At the time, Hardy was seeking to take a photo of the Tulip Staircase in the Queen's House. To his surprise, Reverend Hardy captured a figure ascending the stairway, as seen in this picture.
The staircase was off limits to visitors. So how did this ghost get there?
Over the years, many experts have been unable to debunk the Tulip Staircase ghost picture. Interestingly, the staircase has been known for its haunting activity, such as footsteps and the occasional sighting of apparitions.
Some have thought the image to be a photograph of a painting, possibly. But, when looking closer, you'll notice that this picture was taken from underneath the spiraling staircase. That means the steps on the left are actually underneath the ghost that is walking on the top of the stairs behind the railing.

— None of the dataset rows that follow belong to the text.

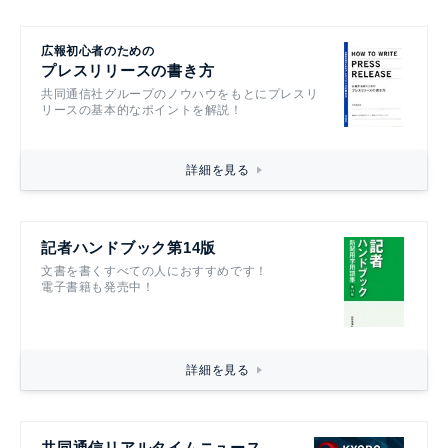
広報初心者のための
プレスリリースの書き方
共同通信社グループのノウハウをもとにプレスリ
リースの基本的なポイントを解説！
詳細を見る
記者ハンドブック第14版
文書を書くすべての人におすすめです！
電子書籍も発売中！
詳細を見る
共同通信リアルタイムニュース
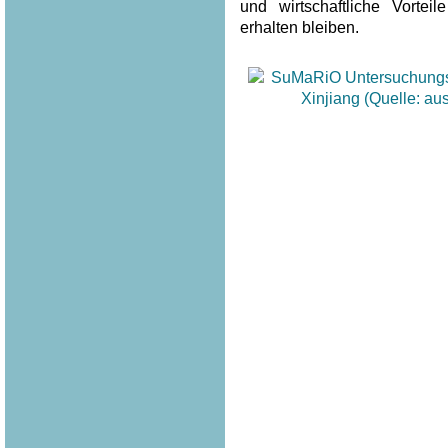
und wirtschaftliche Vortei
erhalten bleiben.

Both hands of the specter are on the rail, and the head is hung low as if in a position of fleeing, or perhaps, sadness. Both hands on the railing are left hands - some say they both may have wedding bands on the marriage finger.
Second Photo for Reference
This photo of the Tulip Staircase shows the position of the light that is seen shining behind the ghost, the underneath of the staircase as well as the approximate position of the ghost on the stairwell.
From this image, we can see that the photographer must have been standing on the floor to the left of the stairs (assuming the photo was taken toward the bottom of the case).